Habrá quien diga que esas imágenes son morbosas, habrá quien dice que es mejor que no las emitan los medios; que no presenten cuerpos demasiado sufrientes, destrozados o desmembrados, cuerpos inquietantes. No estoy de acuerdo. La imagen conmueve mucho y tiene el poder de despertar reacciones inmediatas precisamente por su capacidad de hacer de espejo del espectador, por su capacidad de ponerle imaginariamente en la situación del sufriente, de reflejarse en él.
Habrá quien siga diciendo que, aunque haya derecho a emitirlas, es mejor no verlas. Tampoco estoy de acuerdo. El espectador tiene derecho a defenderse del dolor pero no tiene derecho a dejar de saber, no puede esconderse en evitar el sufrimiento para desconocer la verdad de los otros. No puede decir que no lo ha visto para evitar el juicio moral y la actitud que debe suscitar estas imágenes. Nada me parece más hipócrita que no querer saber del sufrimiento, ya que eso se traduce en falta de implicación moral.
El dolor que se puede sentir con la representación de la violencia grave de un ser humano contra otro es muy intenso, pero no se puede ni se debe evitar. No se puede consolar antes de mostrar el horror, no se puede impedir verlo, sino, por el contrario, promocionar su conocimiento.

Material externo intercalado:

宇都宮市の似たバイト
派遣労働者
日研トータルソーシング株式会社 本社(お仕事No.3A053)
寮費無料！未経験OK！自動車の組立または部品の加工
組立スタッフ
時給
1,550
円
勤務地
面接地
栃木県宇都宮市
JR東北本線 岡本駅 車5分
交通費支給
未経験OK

Se puede avisar de la crudeza de las imágenes, se puede alertar a los espectadores para que ellos decidan si quieren o no ser impactados, pero siempre desde la intención de proporcionar el mayor detalle de todo lo importante. Suprimir, atenuar o minimizar las imágenes (aunque sea para proteger al espectador) a quien protege en realidad es a los agresores, a los que causan los daños
No hay que tener miedo al supuesto morbo de los espectadores. La visión de violencia por morbo es más un mito que una realidad. La violencia interesa sobre todo por ser la expresión más clara de un conflicto, de una disfunción, de un problema. Pero nadie que no tenga unas serias deficiencias psicológicas es indiferente y, mucho menos, disfruta de las imágenes de un ser humano sufriente. Por el contrario, sí puede haber actitudes de negación, escondidas tras una supuesta necesidad de protección de las emociones, que eviten el conocimiento de los hechos dolorosos y, con ello, el establecimiento de empatía, de identificación con las víctimas y de culpabilidad hacia los agresores. Eso sí sería realmente peligroso.

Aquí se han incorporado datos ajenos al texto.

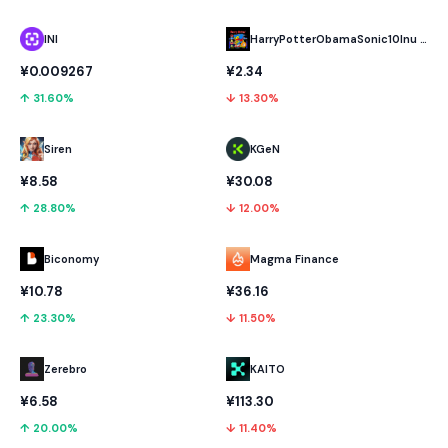
INI
HarryPotterObamaSonic10Inu (ETH)
¥0.009267
¥2.34
↑ 31.60%
↓ 13.30%
KGeN
Siren
¥30.08
¥8.58
↓ 12.00%
↑ 28.80%
Biconomy
Magma Finance
¥10.78
¥36.16
↑ 23.30%
↓ 11.50%
Zerebro
KAITO
¥6.58
¥113.30
↑ 20.00%
↓ 11.40%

Por lo tanto, bienvenidas sean las imágenes horribles aunque duelan o, precisamente, porque duelen. A los periodistas que son testigos directos y captan las imágenes les cuesta un gran malestar obtenerlas, a veces un choque traumático. Es una razón más para que los medios de comunicación no las hurten a los espectadores. Emitidlas siempre que podáis. No las evitéis, no las embellezcáis, no os contentéis con las luces de los bombardeos, con el humo y el resplandor de las explosiones. Mostrad cuando sea necesario a las personas dañadas, incluso deterioradas o desmembradas. Presentad de la forma más gráfica posible sus sentimientos y sus sufrimientos. No las ridiculicéis, no las trivialicéis. Mostrarlos en toda su crudeza y también en su contexto. Plantead o sugerid siempre las preguntas: ¿Quién es responsable del sufrimiento? ¿Cuáles son sus razones? ¿Cómo podemos evitarlo? Invitad a reflexionar sobre los sentimientos íntimos de los seres humanos, aunque sean seres distantes. Precisamente la distancia psicológica se reduce con el conocimiento de lo que es nos es común. Y lo que más iguales nos hace con los seres distantes es precisamente el sentimiento de empatía y compasión, el rechazo ante el dolor físico y la humillación psicológica de cualquier miembro de nuestra especie.